How does string expressions in C++ work?
Consider:
#include <iostream>
using namespace std;
int main(int argc, char *argv[]){
const char *tmp="hey";
delete [] tmp;
return 0;
}
Where and how is the "hey" expression stored and why is there segmentation fault when I attempt to delete it?
Where it's stored is left to the compiler to decide in this (somewhat special) case. However, it doesn't really matter to you - if you don't allocate memory with new, it's not very nice to attempt to deallocate it with delete. You cannot delete memory allocated in the way you have allocated it.
If you want to control the deallocation of that resource, you should use a std::string, or allocate a buffer using malloc().
When you assign a const char * pointer to a constant string like "hey" in the example, the hey\0 sequence is stored as a static variable inside the binary itself. It cannot be deleted, and should not be manipulated. Depending on the architecture/operating system, it may segfault when manipulated.
If you were to do const char[] tmp = "hey" then the data would be stored on the stack, and may be manipulated (but not deleted, as it will be freed once the stack clears: when the function returns).
Do not delete[] anything that isn't new[]'d.
The "hey" is a string literal and is stored in the executable's data segment, which is mapped into memory of the process at load time. The particular part where literals live is mapped read-only. Here's a snippet of the assembly produced from your code with g++ -S:
...
.section .rodata
.LC0:
.string "hey"
.text
.align 2
...
So the data is indeed read-only, and attempt to manipulate it with delete leads to segfault.
const char *tmp="hey";
"hey" is stored in a read-only area of the Data Segment.
When the application starts up "hey" will be mapped to the READ-ONLY memory page.
const char *tmp="hey";
delete [] tmp;
delete will access and change some allocation metadata.,
but "hey" in the READ-ONLY memory page.
Changing value in READ-ONLY is not allowed, so segmentation fault happened.
You can't delete static resources: those are Read-Only.
What happens is this.
"hey" means put string 'hey' into binary image somewhere and give me an address of it, which is the value of the expression ("hey"). It has type char*. At this address, you have 4 bytes. 'h', 'e', 'y', and 0 (0 is called conventional null-terminator. (nothing to do with the movie terminator) This is how string literals work in C.
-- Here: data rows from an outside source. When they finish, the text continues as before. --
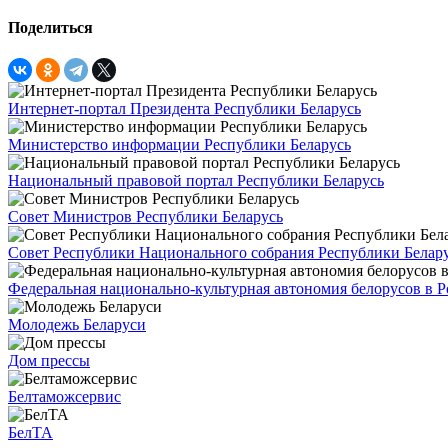
Поделиться
Интернет-портал Президента Республики Беларусь
Министерство информации Республики Беларусь
Национальный правовой портал Республики Беларусь
Совет Министров Республики Беларусь
Совет Республики Национального собрания Республики Белар
Федеральная национально-культурная автономия белорусов в 
Молодежь Беларуси
Дом прессы
Белтаможсервис
БелТА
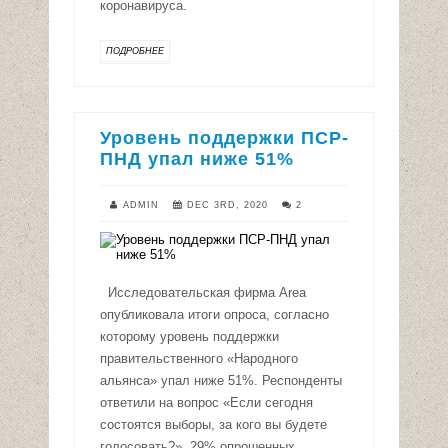
коронавируса.
ПОДРОБНЕЕ
Уровень поддержки ПСР-
ПНД упал ниже 51%
ADMIN
DEC 3RD, 2020
2
Исследовательская фирма Area
опубликовала итоги опроса, согласно
которому уровень поддержки
правительственного «Народного
альянса» упал ниже 51%. Респонденты
ответили на вопрос «Если сегодня
состоятся выборы, за кого вы будете
голосовать?». 29% опрошенных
You can pass this literal as such: "an address of a string".
You cannot delete it.
when you construct std::string("hey"), it takes this pointed string, and copies it elsewhere - into a newly allocated memory.
You can't delete constant data. You would only call delete[] tmp if you had previously called new char[stringSize].
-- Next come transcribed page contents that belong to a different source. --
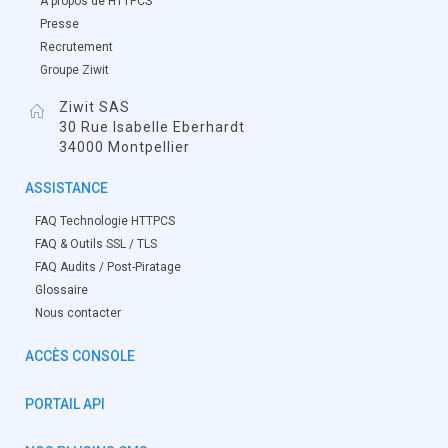
À propos de HTTPCS
Presse
Recrutement
Groupe Ziwit
Ziwit SAS
30 Rue Isabelle Eberhardt
34000 Montpellier
ASSISTANCE
FAQ Technologie HTTPCS
FAQ & Outils SSL / TLS
FAQ Audits / Post-Piratage
Glossaire
Nous contacter
ACCÈS CONSOLE
PORTAIL API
You did not call new on the string. That is a potential memory leak anyway, for every new there is a delete, likewise same for malloc and free. You deleted a memory reference to a pointer that simple is a static array of chars, in the sense of the word.
Hope this helps,
Best regards,
Tom.
The string "hey" has its space pre-allocated as part of the program, so it just appears when the program starts and disappears when the program ends.
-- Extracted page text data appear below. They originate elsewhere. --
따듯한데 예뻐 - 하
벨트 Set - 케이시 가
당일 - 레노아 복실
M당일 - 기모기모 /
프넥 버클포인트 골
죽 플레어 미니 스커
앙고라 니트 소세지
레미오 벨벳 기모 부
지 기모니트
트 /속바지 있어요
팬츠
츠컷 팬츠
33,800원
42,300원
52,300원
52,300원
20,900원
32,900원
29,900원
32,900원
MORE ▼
If you want to see a program that allocates memory, uses it, then deletes it, then look at this:
#include <iostream>
using namespace std;
int main(int argc, char *argv[]){
const char *hey="hey";
char* tmp=new char[4]; // NB allocate 4 chars for "hey" plus a null terminator
strcpy(tmp,hey); // copies the string and null terminator
cout << tmp << endl;
delete [] tmp;
// must not use tmp now as it points to deallocated memory
// must not delete hey
return 0;
}
Notice how I happened to delete the new'd memory using tmp. I could have done this:
cout << tmp << endl;
hey = tmp;
delete [] hey;
It doesn't matter whether, in the end, we point to the new'd memory with hey or tmp, just as long as we delete it properly to avoid memory leaks.